Your instructions: Among the records below, find the line with "You May Also Like" and the line with "Advent & Christmas". Set down both and every line between, exactly and with no pictures, but nothing else.

Records provided Block Start

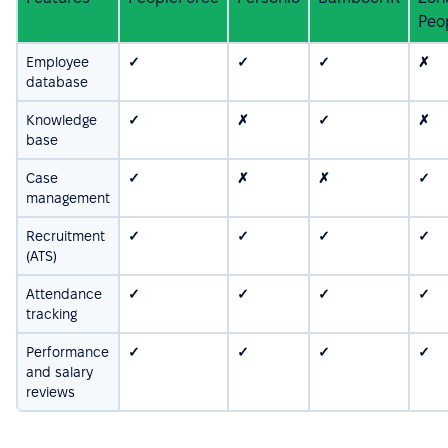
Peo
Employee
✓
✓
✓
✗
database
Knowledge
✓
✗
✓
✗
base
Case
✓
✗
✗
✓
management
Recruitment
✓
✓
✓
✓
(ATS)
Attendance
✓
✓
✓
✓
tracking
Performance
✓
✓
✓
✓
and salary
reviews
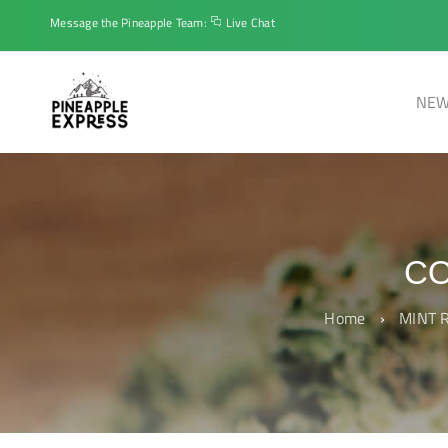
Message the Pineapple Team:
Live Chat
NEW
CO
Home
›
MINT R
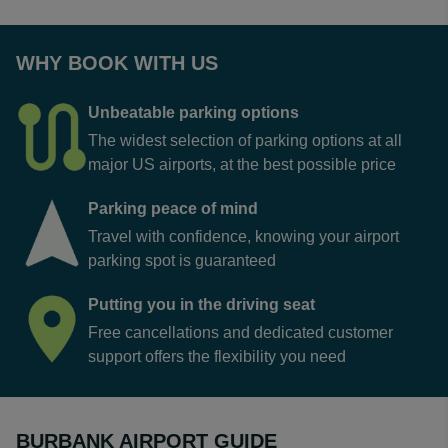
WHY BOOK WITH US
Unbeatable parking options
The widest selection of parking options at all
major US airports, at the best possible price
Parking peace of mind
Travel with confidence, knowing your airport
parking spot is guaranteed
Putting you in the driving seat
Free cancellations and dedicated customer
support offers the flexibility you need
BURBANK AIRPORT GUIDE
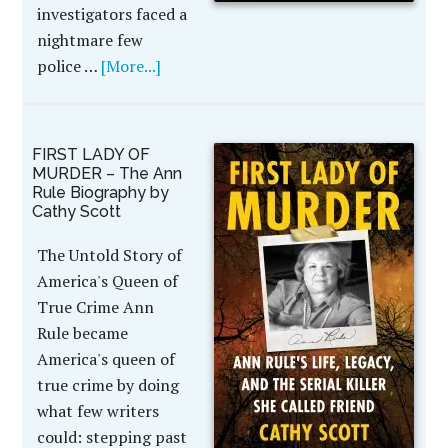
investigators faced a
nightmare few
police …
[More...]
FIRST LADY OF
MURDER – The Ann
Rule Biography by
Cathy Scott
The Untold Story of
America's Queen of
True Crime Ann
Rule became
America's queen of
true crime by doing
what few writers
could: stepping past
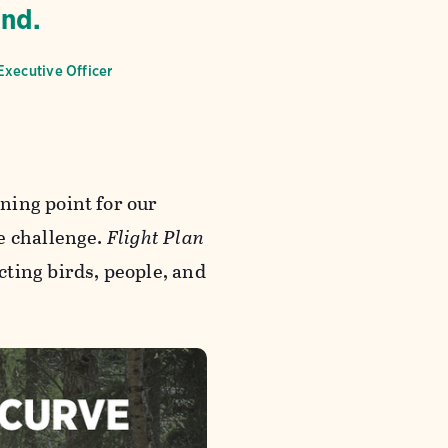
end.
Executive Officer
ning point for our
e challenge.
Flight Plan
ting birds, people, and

Records provided Block End
Records provided Block Start

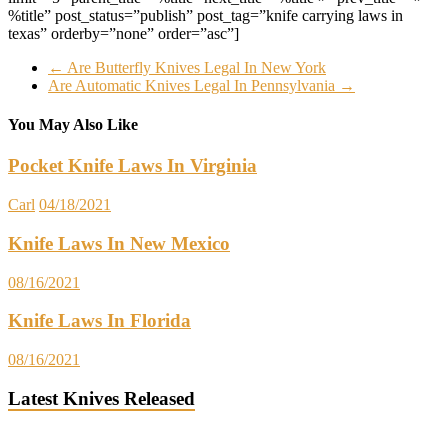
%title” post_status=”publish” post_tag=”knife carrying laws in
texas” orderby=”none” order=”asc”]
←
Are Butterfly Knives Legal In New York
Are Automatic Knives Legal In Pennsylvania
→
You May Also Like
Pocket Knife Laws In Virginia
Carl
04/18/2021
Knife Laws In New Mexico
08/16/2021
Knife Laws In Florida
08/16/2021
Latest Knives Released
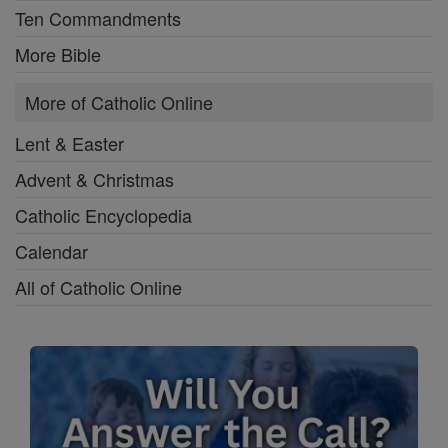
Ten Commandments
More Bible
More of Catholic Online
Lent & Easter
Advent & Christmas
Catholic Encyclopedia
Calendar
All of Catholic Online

Records provided Block End

Answer:
You May Also Like
Pocket Knife Laws In Virginia
Carl
04/18/2021
Knife Laws In New Mexico
08/16/2021
Knife Laws In Florida
08/16/2021
Latest Knives Released
Ten Commandments
More Bible
More of Catholic Online
Lent & Easter
Advent & Christmas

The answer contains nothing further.